These days, it’s virtually a given that an owner will at least try to make a project somewhat environmentally friendly. And more than a few are still actively seeking some level of “green building” certification. Besides the intrinsic benefits of sustainability, these owners know that green buildings attest to good corporate citizenship; appeal to tenants, clients and employees; and should cost less to operate.
For contractors, however, Earth-friendly jobs can present a number of challenges. One in particular is procuring the right building elements and materials for the project. Although there’s no silver bullet to going green, the cost-effective solution lies within your supplier relationships.
Call to action
The U.S. Green Building Council’s (USGBC’s) LEED program is the most commonly sought-after certification. It defines four levels — from Certified through Silver, Gold and Platinum — for which projects can qualify by scoring points in various categories.
Many of these categories pertain to the materials, systems and furnishings used in the project. These items earn points based on their recycled content, energy-efficient manufacturing processes, local sourcing and other attributes. The latest USGBC standard, LEED v4, specifically calls for greater transparency in the sourcing of materials.
Naturally, the project design team is responsible for specifying materials that will achieve the desired level of certification. But, as a contractor, you play a big role in choosing from which suppliers to buy your building supplies.
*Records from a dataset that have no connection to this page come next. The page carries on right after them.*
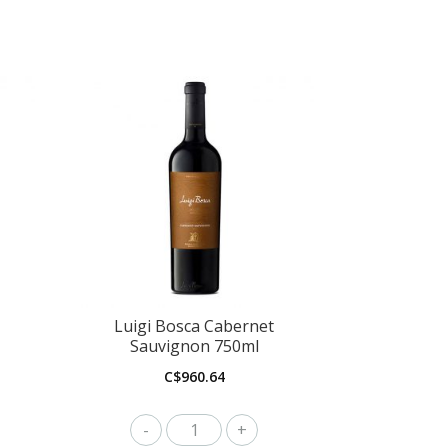
Luigi Bosca Cabernet
Sauvignon 750ml
C$
960.64
Luigi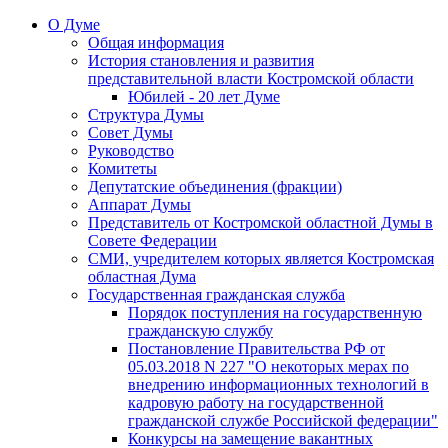
О Думе
Общая информация
История становления и развития
представительной власти Костромской области
Юбилей - 20 лет Думе
Структура Думы
Совет Думы
Руководство
Комитеты
Депутатские объединения (фракции)
Аппарат Думы
Представитель от Костромской областной Думы в
Совете Федерации
СМИ, учредителем которых является Костромская
областная Дума
Государственная гражданская служба
Порядок поступления на государственную
гражданскую службу
Постановление Правительства РФ от
05.03.2018 N 227 "О некоторых мерах по
внедрению информационных технологий в
кадровую работу на государственной
гражданской службе Российской федерации"
Конкурсы на замещение вакантных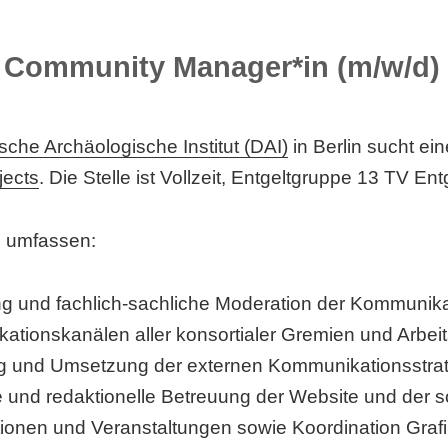
Community Manager*in (m/w/d)
sche Archäologische Institut (DAI)
in Berlin sucht ei
ects
. Die Stelle ist Vollzeit, Entgeltgruppe 13 TV E
 umfassen:
ng und fachlich-sachliche Moderation der Kommunika
tionskanälen aller konsortialer Gremien und Arbei
g und Umsetzung der externen Kommunikationsstrat
he und redaktionelle Betreuung der Website und der 
ionen und Veranstaltungen sowie Koordination Graf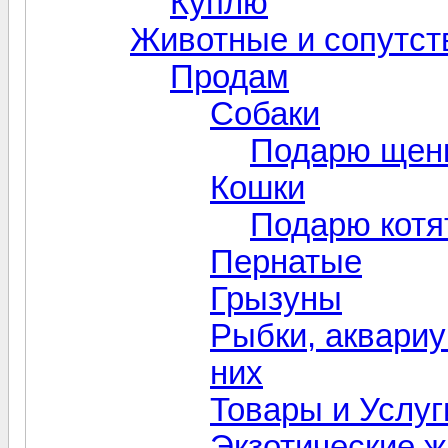
Куплю
Животные и сопутс
Продам
Собаки
Подарю щенк
Кошки
Подарю котя
Пернатые
Грызуны
Рыбки, аквариу
них
Товары и Услуг
Экзотические ж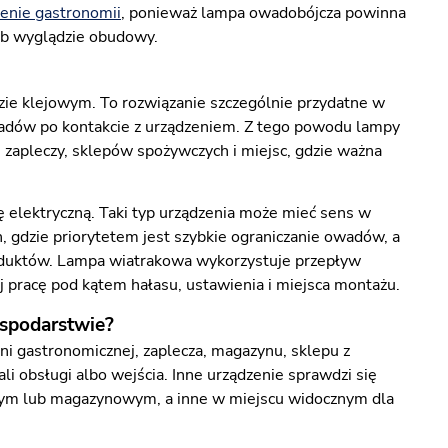
enie gastronomii
, ponieważ lampa owadobójcza powinna
ub wyglądzie obudowy.
zie klejowym. To rozwiązanie szczególnie przydatne w
owadów po kontakcie z urządzeniem. Z tego powodu lampy
, zapleczy, sklepów spożywczych i miejsc, gdzie ważna
kę elektryczną. Taki typ urządzenia może mieć sens w
 gdzie priorytetem jest szybkie ograniczanie owadów, a
oduktów. Lampa wiatrakowa wykorzystuje przepływ
j pracę pod kątem hałasu, ustawienia i miejsca montażu.
ospodarstwie?
i gastronomicznej, zaplecza, magazynu, sklepu z
i obsługi albo wejścia. Inne urządzenie sprawdzi się
owym lub magazynowym, a inne w miejscu widocznym dla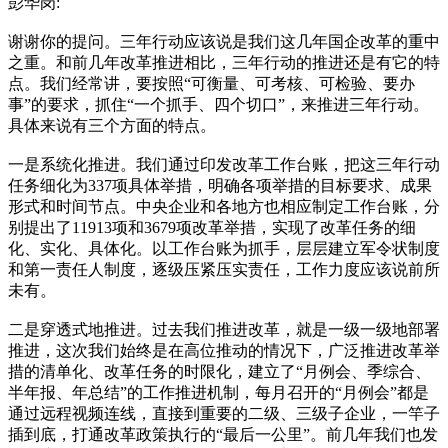
彭华岗:
谢谢你的提问。三年行动应该说是我们这几年国企改革的重中
之重。和前几年改革推进相比，三年行动的推进还是有它的特
点。我们经常讲，要按照“可衡量、可考核、可检验、要办
事”的要求，抓住“一个抓手、四个切口”，来推进三年行动。
具体来说有三个方面的特点。
一是系统化推进。我们通过印发改革工作台账，把这三年行动
任务细化为337项具体举措，明确各项举措的目标要求、成果
形式和时间节点。中央企业和各地方也相应制定工作台账，分
别提出了11913项和3679项改革举措，实现了改革任务的细
化、实化、具体化。以工作台账为抓手，层层建立军令状制度
和第一责任人制度，逐级压紧压实责任，工作力度应该说前所
未有。
二是穿透式地推进。过去我们推进改革，就是一级一级地部署
推进，这次我们始终是在高位推动的情况下，广泛推进改革举
措的清单化、改革任务的时限化，建立了“月例会、季综合、
半年报、年总结”的工作推进机制，每月召开的“月例会”都是
通过远程视频连线，直接到重要的二级、三级子企业，一竿子
插到底，打通改革政策执行的“最后一公里”。前几年我们也发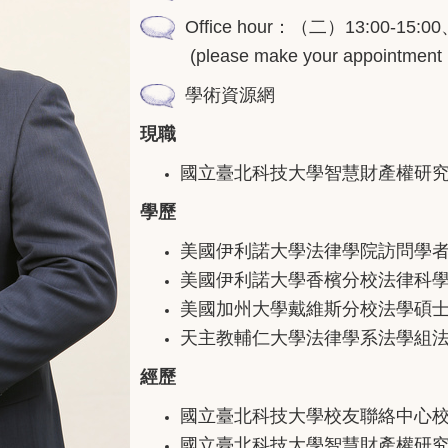
Office hour：（二）13:00-15:0
(please make your appointment by
學術資源網
現職
國立臺北科技大學智慧財產權研究所
學歷
美國伊利諾大學法律學院訪問學者，9/2
美國伊利諾大學香檳分校法律科學博士，
美國加州大學戴維斯分校法學碩士，8/2
天主教輔仁大學法律學系法學組法學士，
經歷
國立臺北科技大學校友聯絡中心
國立臺北科技大學智慧財產權研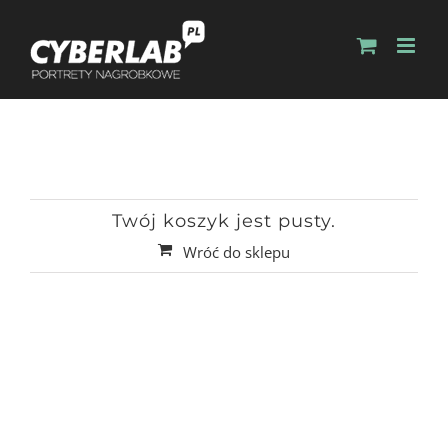
Twój koszyk jest pusty.
Wróć do sklepu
When embarking on a green project, clearly establish the owner’s goal for environmentally friendly materials. Then identify suppliers that can help you achieve this objective. Doing so is particularly important when working on LEED projects because suppliers sometimes have to do some serious detective work to determine which products will qualify for certification points. Look for a vendor that’s:
- Well organized and detail-oriented,
- Clearly attuned to the needs of its contractor customers, and
- Able to track the sourcing of their materials (preferably electronically).
Generally, the best suppliers work regularly with manufacturers that produce certifiably green materials and, therefore, will know when and what new sustainable materials are available.
Drawing on their accumulated knowledge, these savvy suppliers can even work with architects and engineers to suggest changes to specifications that might earn additional LEED points. They can also gather LEED compliance letters from manufacturers as part of the certification process.
On the job
When selecting materials with your chosen supplier, consider a broad range of environmental, economic and performance attributes. The USGBC specifically recommends recycled content, but there may be other qualifying criteria to consider. Ask your supplier for its input.
During preconstruction meetings, identify the Earth-friendly items you’ll be installing on the job with your project managers. They can then ensure that the specified sustainable materials are actually showing up on the job site for use. If you’re a general contractor, ensure your subcontractors are using the proper materials as well.
Right and reasonable
For more information on LEED certification, visit the USGBC’s website at http://www.usgbc.org. And whether you’re working on a LEED project or are just one contractor trying to minimize its carbon footprint, don’t underestimate the value of dealing with a knowledgeable materials supplier. The best vendors should be willing to work with you to procure the right building products at a reasonable cost.